働きやすい環境整備と並んで同社が現在注力しているのが、Care(ケア)、Career(キャリア)、Fair(フェア)の3つである。

「育児休職中の社員を含めて見守るという意味のケア、異動や研修を通じてキャリアを磨き、公正に処遇していくという方針を掲げて、制度の運用を推進している」(宮原参事)

女性管理職を育成するための啓発活動も定期的に開催している。09年2月には管理職以上の女性155人を一堂に集めたフォーラムを開催。同社の前田新造社長と岩田喜美枝副社長自ら講師となって「それぞれ1時間ずつ時間を割いて資生堂として女性管理職の育成に本気で取り組んでいることを訴える」(宮原参事)など女性管理職への期待を表明している。

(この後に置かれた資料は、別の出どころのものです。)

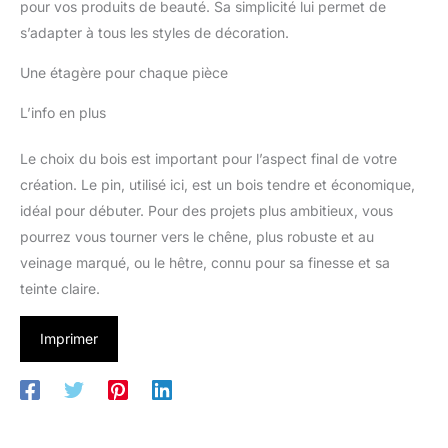
pour vos produits de beauté. Sa simplicité lui permet de
s’adapter à tous les styles de décoration.
Une étagère pour chaque pièce
L’info en plus
Le choix du bois est important pour l’aspect final de votre
création. Le pin, utilisé ici, est un bois tendre et économique,
idéal pour débuter. Pour des projets plus ambitieux, vous
pourrez vous tourner vers le chêne, plus robuste et au
veinage marqué, ou le hêtre, connu pour sa finesse et sa
teinte claire.
Imprimer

もちろん、活躍への期待は女性管理職だけではない。同社には前述したように1万2000人の店頭美容職の社員がいるが、09年10月から新たに「キャリア形成プログラム」を導入する。会社として「管理職」や「専門職」への道筋を明確化し、それに向けたキャリア形成を支援するというものだ。当然ながら美容職の社員の経営への参画につなげる狙いもある。

「これまでは店頭美容職の社員はそのままずっと美容職を続けるという風土であった。美容職のキャリアデベロップメントを描き、高度美容専門職のコース、あるいは企画系統のマーケティングをやれるようなコースも選択肢として用意した。企画系統を選択すれば、将来は経営幹部の道も開かれることになる」(宮原参事)

男女に限らず「個」の持つ個性・能力に応じて活躍できる機会を均等に提供することはダイバーシティマネジメントの基本である。資生堂はさらに一歩踏み込んで積極的に育成することで女性の持つ能力をフルに発揮してもらおうという方針である。同社が目標とする女性管理職比率30%はおそらく国内の外資も含めて日本では前人未到の記録となる。日本の企業風土の変容を迫る本格的なダイバーシティ時代の先鞭となることを期待したい。

ダイバーシティ推進を掲げる企業は多いが、その効果は一朝一夕に表れるものではない。中・長期的な企業戦略の中にどのように明確に位置づけるかが重要だ。不況に陥って終息するような施策レベルでは定着することはないだろう。